Senior Site Reliability Engineer (SRE), Platform Team

ReadyOn

ReadyOn

Software Engineering
San Francisco, CA, USA
Posted on Sep 23, 2025

Senior Site Reliability Engineer (SRE), Platform Team

About the role

As a Senior Site Reliability Engineer, you’ll lead the reliability and operations of our Kubernetes-based platform, ensuring scalable, resilient application deployments via GitOps. You’ll drive operational excellence by spearheading incident investigations, root cause analysis, and post-mortems to minimize downtime.
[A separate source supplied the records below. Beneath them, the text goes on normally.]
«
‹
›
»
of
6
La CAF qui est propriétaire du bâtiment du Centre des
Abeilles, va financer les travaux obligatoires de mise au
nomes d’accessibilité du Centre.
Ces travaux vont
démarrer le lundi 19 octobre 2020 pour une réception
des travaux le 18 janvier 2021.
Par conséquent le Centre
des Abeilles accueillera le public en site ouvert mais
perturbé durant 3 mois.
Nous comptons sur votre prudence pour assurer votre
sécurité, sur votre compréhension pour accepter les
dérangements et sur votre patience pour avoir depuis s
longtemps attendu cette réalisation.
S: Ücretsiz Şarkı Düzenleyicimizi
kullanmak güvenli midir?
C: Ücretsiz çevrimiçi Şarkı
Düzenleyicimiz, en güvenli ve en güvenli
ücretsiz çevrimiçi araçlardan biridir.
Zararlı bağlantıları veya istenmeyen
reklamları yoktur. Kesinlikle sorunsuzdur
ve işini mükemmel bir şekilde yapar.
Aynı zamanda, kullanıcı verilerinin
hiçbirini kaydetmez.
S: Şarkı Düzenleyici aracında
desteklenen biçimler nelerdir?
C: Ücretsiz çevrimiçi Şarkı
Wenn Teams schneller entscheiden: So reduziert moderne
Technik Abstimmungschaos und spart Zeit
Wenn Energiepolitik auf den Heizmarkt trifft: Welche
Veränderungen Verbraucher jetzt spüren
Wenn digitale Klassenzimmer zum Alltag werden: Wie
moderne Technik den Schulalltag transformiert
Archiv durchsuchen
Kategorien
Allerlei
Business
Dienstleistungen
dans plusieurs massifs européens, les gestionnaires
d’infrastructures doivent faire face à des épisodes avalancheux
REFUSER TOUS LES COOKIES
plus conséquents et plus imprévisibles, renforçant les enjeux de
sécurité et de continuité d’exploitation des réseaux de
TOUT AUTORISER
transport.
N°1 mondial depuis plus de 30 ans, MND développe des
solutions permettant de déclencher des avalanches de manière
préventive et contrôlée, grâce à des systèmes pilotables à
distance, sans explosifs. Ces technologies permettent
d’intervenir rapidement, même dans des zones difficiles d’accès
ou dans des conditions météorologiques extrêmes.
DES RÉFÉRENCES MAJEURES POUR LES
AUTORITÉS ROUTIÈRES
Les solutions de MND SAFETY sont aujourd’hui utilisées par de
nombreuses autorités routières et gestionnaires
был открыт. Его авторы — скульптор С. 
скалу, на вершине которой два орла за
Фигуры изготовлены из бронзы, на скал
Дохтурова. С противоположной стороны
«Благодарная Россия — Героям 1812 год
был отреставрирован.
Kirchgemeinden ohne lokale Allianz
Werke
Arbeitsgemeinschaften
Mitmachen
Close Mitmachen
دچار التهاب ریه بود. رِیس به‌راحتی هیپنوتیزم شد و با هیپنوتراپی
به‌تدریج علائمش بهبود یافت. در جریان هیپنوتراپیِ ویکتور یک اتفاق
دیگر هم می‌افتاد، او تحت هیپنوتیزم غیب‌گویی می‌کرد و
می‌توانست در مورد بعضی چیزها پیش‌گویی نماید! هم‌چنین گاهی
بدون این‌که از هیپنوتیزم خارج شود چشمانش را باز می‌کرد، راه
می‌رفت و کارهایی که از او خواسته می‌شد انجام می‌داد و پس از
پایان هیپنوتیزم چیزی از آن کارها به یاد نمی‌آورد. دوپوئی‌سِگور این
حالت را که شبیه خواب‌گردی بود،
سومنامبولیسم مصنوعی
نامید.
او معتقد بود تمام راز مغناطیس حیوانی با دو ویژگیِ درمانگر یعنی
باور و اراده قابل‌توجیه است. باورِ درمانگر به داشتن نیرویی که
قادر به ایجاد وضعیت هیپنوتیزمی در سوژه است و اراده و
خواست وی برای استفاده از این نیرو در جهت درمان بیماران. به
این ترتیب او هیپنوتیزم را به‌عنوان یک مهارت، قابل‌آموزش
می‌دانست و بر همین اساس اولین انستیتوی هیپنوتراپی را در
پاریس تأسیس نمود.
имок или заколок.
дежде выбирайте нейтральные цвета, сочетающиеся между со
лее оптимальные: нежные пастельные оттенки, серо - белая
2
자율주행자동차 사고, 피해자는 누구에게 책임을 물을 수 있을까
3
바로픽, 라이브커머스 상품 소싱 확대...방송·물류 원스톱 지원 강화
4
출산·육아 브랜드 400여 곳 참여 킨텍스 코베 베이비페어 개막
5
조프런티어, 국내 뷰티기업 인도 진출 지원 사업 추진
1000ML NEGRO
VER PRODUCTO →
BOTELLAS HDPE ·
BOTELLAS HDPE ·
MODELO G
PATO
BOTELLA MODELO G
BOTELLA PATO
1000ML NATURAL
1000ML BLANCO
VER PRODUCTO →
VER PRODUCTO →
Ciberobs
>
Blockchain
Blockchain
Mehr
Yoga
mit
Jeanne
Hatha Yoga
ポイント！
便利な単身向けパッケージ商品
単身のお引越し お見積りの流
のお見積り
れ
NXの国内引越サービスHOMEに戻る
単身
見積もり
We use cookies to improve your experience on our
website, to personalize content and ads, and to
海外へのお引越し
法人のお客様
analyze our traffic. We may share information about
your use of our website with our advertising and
Your expertise in observability, Kubernetes, ArgoCD, and CI/CD will empower developer productivity and system stability. We’re seeking a proactive go-getter who thrives in fast-paced startup environments, anticipates issues, and champions continuous improvements in reliability and performance.

Responsibilities

Infrastructure & Observability:

  • Manage multi-cluster Kubernetes environments for high availability
  • Design and enhance observability systems (monitoring, logging, tracing with Prometheus, OpenTelemetry, Grafana, ELK)
  • Configure ingress, service mesh, and networking for performance and security
  • Implement Infrastructure as Code (IaC) using Terraform for AWS infrastructure

Operations & Incident Leadership:

  • Lead incident response, investigations, and post-mortems to drive root cause resolution
  • Design proactive monitoring and alerting systems to minimize outages
  • Establish SLAs/SLOs and conduct chaos engineering to improve reliability
  • Build and automate remediation runbooks
  • Lead and coordinate regular Failover and Disaster Recovery drills to validate recovery procedures and minimize RTO/RPO
  • Mentor teams on operational best practices and troubleshooting

Platform Engineering:

  • Develop and maintain internal tools and automation using ArgoCD for Kubernetes continuous delivery, enhancing developer productivity and platform reliability.
  • Design and implement platform features (e.g., service templates, libraries, security controls) supporting scalable, automated GitOps deployments.
  • Drive cloud-native technology adoption and optimization, integrating with continuous delivery pipelines.
  • Collaborate with application teams, providing platform support, and promoting reliability and scalability best practices.

Cloud Operations:

  • Manage AWS services (Kubernetes, RDS, VPC, IAM) in multi-account, multi-region setups
  • Optimize infrastructure for cost, performance, and scalability
  • Enforce security policies and compliance standards

Your background

Core:

  • 5+ years in SRE, DevOps, or Platform Engineering (7–10+ years preferred)
  • Expert in Kubernetes, Helm, and GitOps (ArgoCD/Flux)
  • Advanced observability skills (OpenTelemetry)
  • Proficient in Terraform and AWS services (RDS, VPC, IAM)
  • Strong scripting/automation (Python, Bash)
  • Proven leadership in incident investigations and system troubleshooting
  • Expertise in CI/CD pipelines (e.g., GitHub Actions)
  • Solid Linux operations and networking fundamentals
  • Experience operating production-grade platforms at scale

Preferred:

  • PostgreSQL administration and migration automation
  • Service mesh expertise (e.g., Istio)
  • Mentoring junior engineers in operational practices
  • Security engineering in cloud environments

Certifications (Preferred):

  • CKA/CKAD
  • AWS Solutions Architect or DevOps Engineer
  • Terraform Associate

To apply

If you’re excited about this opportunity and believe you’d be a great fit, we’d love to hear from you! Send a short note to careers@readyon.ai on why you’re interested in joining ReadyOn.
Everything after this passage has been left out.